Victoria publicó el año pasado, en la editorial Los libros de Umsaloua, un relato titulado Mónica bajo cero, dentro de un libro colectivo hecho por mujeres y titulado Mujeres en el espejo. En su escrito, relata la dura historia de una chica que en plena dictadura trabajaba “de estrella a estrella” en una fábrica de chocolate de Sevilla. La describe con tal precisión que cuando leyeron el manuscrito, le preguntaron: “¿En qué te basas?” Y ella respondió: “Mónica soy yo”. No tuvo una vida fácil. Cuando falleció su marido, aprobó la oposición para ser portera, con vivienda, de un colegio. “Llegué a trabajar en un centro sin rejas y rodeado de cuarenta o cincuenta chabolas”. Nunca dejó de leer desde la revelación de García Lorca: de Blasco Ibáñez a Rosa Montero, con paradas, incluso, en Harry Potter. “Leí el de la piedra filosofal y me gustó, pero no pude con las reliquias de la muerte, me resultó infumable”, opina esta antigua portera.
La adolescente Clara García siente una profunda admiración por Edgar Allan Poe. Llegó a él después de leer la saga de El Señor de los Anillos y a Stephen King. “Lo leí hace varios años y no le di mucha importancia, pero ahora he vuelto a él. Intento escribir como él lo hace. Es mi referencia”. Tener quince años y cursar cuarto de ESO no debe ser un impedimento para publicar un libro. Ella tiene uno, El alma de los Cristales, en los cajones de la editorial Destino, a la espera de aprobación. Como Allan Poe, siente querencia por lo fantástico, aunque sin dejar de lado lo humano. Le gusta leer o escribir cuando el cielo se nubla y, más aún, cuando caen gotas sobre la ventana de su dormitorio. Victoria Madrera, la jubilada escritora, necesita ponerse frente a su escritorio y que el silencio sea absoluto. No aguanta siquiera el hilo musical. Joaquín García Weil, filósofo, amante de lo oriental y profesor de yoga, sueña con leer algún día Jataka, la leyenda de las vidas anteriores de Buda, reunidas usualmente en varios tomos y miles de páginas. El preso Ignacio García Domínguez agradece a los libros el simple hecho de poder hablar con el periodista con soltura. Le queda un año para lograr el tercer grado y tiene claro que su destino está en el mundo de la construcción, donde tiene algún que otro contacto familiar.

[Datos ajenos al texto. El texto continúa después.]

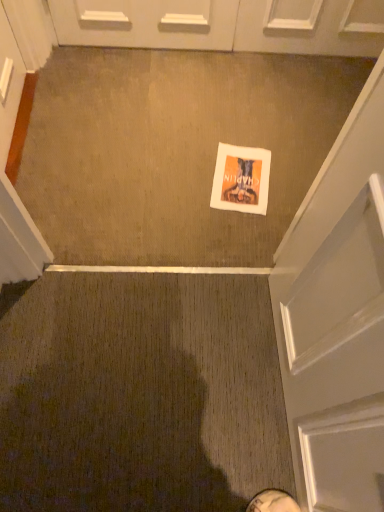 The width and height of the screenshot is (384, 512). I want to click on vacant area on top of white paper flyer at center (from a real-world perspective), so click(238, 170). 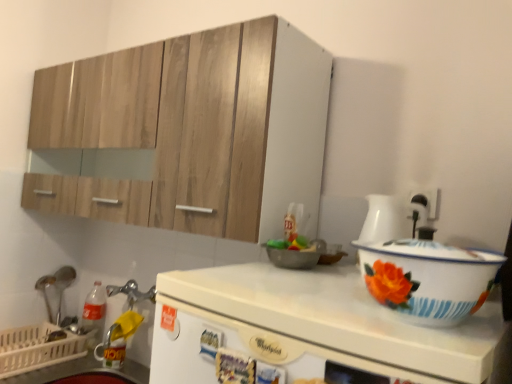 Question: In terms of height, does white enamel basin at right look taller or shorter compared to white glossy whirlpool at center?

José Ángel Vázquez, juez y seguidor de Kafka, sólo tiene una época en su vida en la que no ha leído nada por placer: sus dos años de preparación de la oposición. Nada más aprobarla, se tumbó en la cama y casi que no se levantó hasta que se terminó Trópico de Cáncer, de Henry Miller. Guillermo Ruiz es aficionado a los escritores raros, como el malagueño Fernando Merlo, poeta de los años setenta muerto de sobredosis. El estudiante de Medicina Rafael Martín Masot tiene claro qué libro salvaría de un incendio: “El que mejor detallara la manera en la que reclamar a la compañía de seguros para que me indemnizara por los daños causados”. Y Clara García, aún en cuarto de ESO, lee en la ducha. “Al principio se me mojaban los libros pero ya he conseguido depurar la técnica para que no sea así”. ¿Qué por qué lo hace? Se aburre, y lee.